At the start of this month, the oil cartel again decided to delay the planned oil output increase by another month to the end of December.
Oil prices have been weighed by a sluggish post-Covid recovery in demand from China, the world’s second-largest economy and leading crude oil importer. In its monthly report released Tuesday, OPEC lowered its 2025 global oil demand growth forecast from 1.6 million barrels per day to 1.5 million barrels per day.
The pressured prices were also conflagrated by a perceivably oversupplied market, especially as key oil producers outside the OPEC alliance like the U.S., Canada, Guyana and Brazil are also planning to add supply, Gloystein highlighted.
Bearish year ahead for oil
The market consensus is that there’ll be a “substantial” oil stock build next year, said Citibank energy strategist Martoccia Francesco.

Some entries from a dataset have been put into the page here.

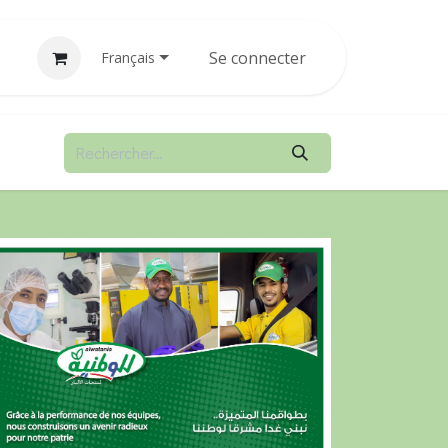
nements
Assistance
Se connecter
Cours
Postes
Français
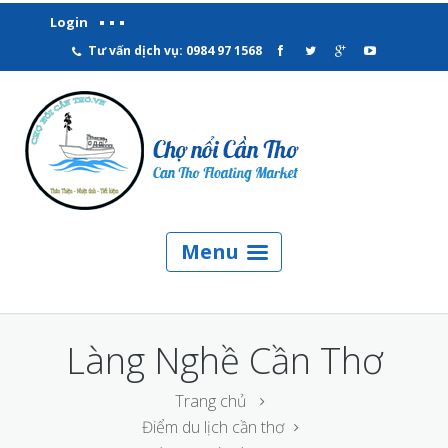
Login
Tư vấn dịch vụ: 0984 97 1568
Menu
Làng Nghề Cần Thơ
Trang chủ
Điểm du lịch cần thơ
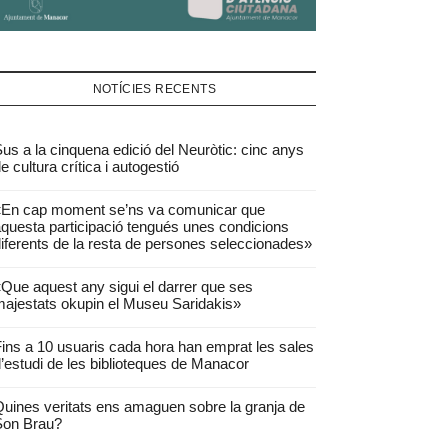
NOTÍCIES RECENTS
us a la cinquena edició del Neuròtic: cinc anys
e cultura crítica i autogestió
«En cap moment se’ns va comunicar que
questa participació tengués unes condicions
iferents de la resta de persones seleccionades»
Que aquest any sigui el darrer que ses
ajestats okupin el Museu Saridakis»
ins a 10 usuaris cada hora han emprat les sales
’estudi de les biblioteques de Manacor
uines veritats ens amaguen sobre la granja de
Son Brau?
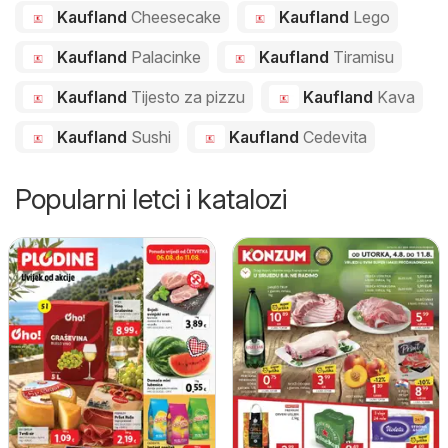
Kaufland
Cheesecake
Kaufland
Lego
Kaufland
Palacinke
Kaufland
Tiramisu
Kaufland
Tijesto za pizzu
Kaufland
Kava
Kaufland
Sushi
Kaufland
Cedevita
Popularni letci i katalozi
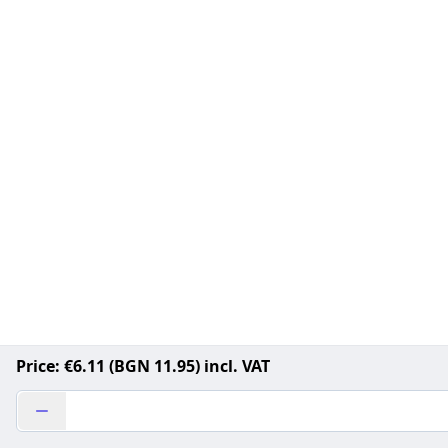
Price: €6.11 (BGN 11.95) incl. VAT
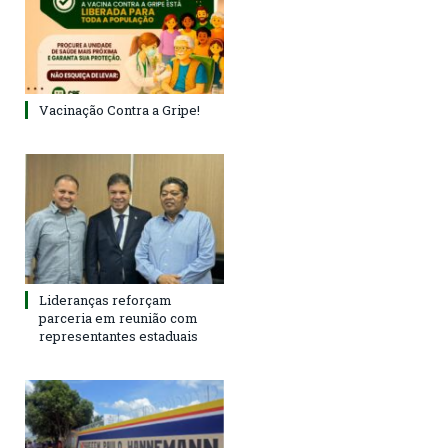
Vacinação Contra a Gripe!
Lideranças reforçam
parceria em reunião com
representantes estaduais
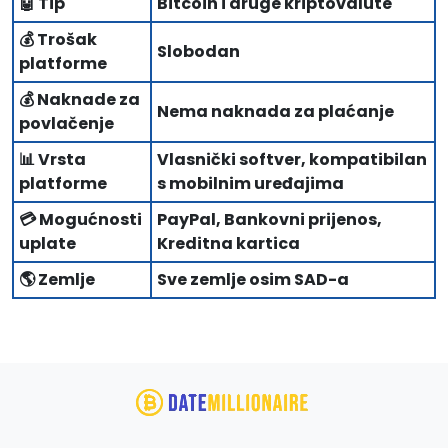
🤖 Tip
Bitcoin i druge kriptovalute
💰 Trošak
Slobodan
platforme
💰 Naknade za
Nema naknada za plaćanje
povlačenje
📊 Vrsta
Vlasnički softver, kompatibilan
platforme
s mobilnim uređajima
💳 Mogućnosti
PayPal, Bankovni prijenos,
uplate
Kreditna kartica
🌎 Zemlje
Sve zemlje osim SAD-a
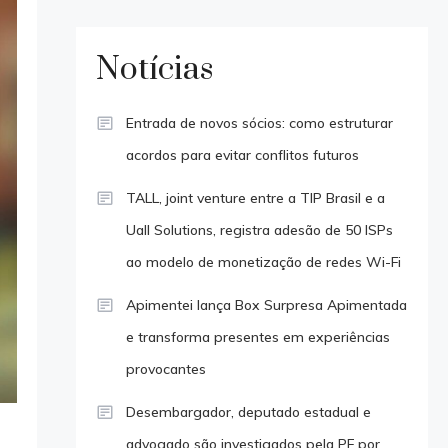
Notícias
Entrada de novos sócios: como estruturar
acordos para evitar conflitos futuros
TALL, joint venture entre a TIP Brasil e a
Uall Solutions, registra adesão de 50 ISPs
ao modelo de monetização de redes Wi-Fi
Apimentei lança Box Surpresa Apimentada
e transforma presentes em experiências
provocantes
Desembargador, deputado estadual e
advogado são investigados pela PF por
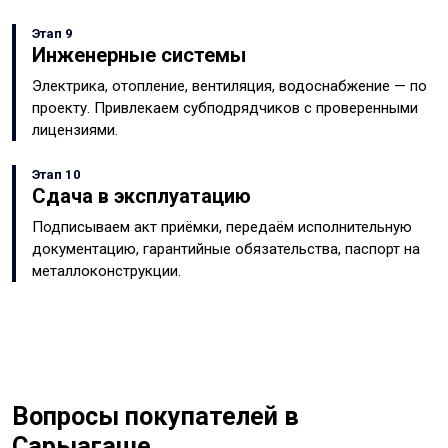
Этап 9
Инженерные системы
Электрика, отопление, вентиляция, водоснабжение — по
проекту. Привлекаем субподрядчиков с проверенными
лицензиями.
Этап 10
Сдача в эксплуатацию
Подписываем акт приёмки, передаём исполнительную
документацию, гарантийные обязательства, паспорт на
металлоконструкции.
Вопросы покупателей в
Сарыагаше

“Should the producers group proceed with their production plan, the market surplus could nearly double… reaching as much as 1.6 million barrels per day,” said Francesco.
Even if OPEC+ doesn’t unwind the cuts, the future ofl prices is still looking break. Citi analysts expect Brent price to average $60 per barrel next year.
Further fueling the bearish outlook is the incoming administration of U.S. President-elect Donald Trump, whose return is associated by some with a potential trade war, said analysts who spoke to CNBC.
“If we do get a trade war — and a lot of economists think that a trade war is possible, and particularly against China — we could see much, much lower prices,” said OPIS’ Kloza.
For that to happen to retail gasoline prices, oil would need to drop to “below $40” per barrel, said Matt Smith, Kpler’s lead oil analyst.
Right now, retail gasoline prices are at a “sweet spot” at $3 per gallon, where consumers do not feel the pinch and input prices are still sufficiently high for producers, Smith added.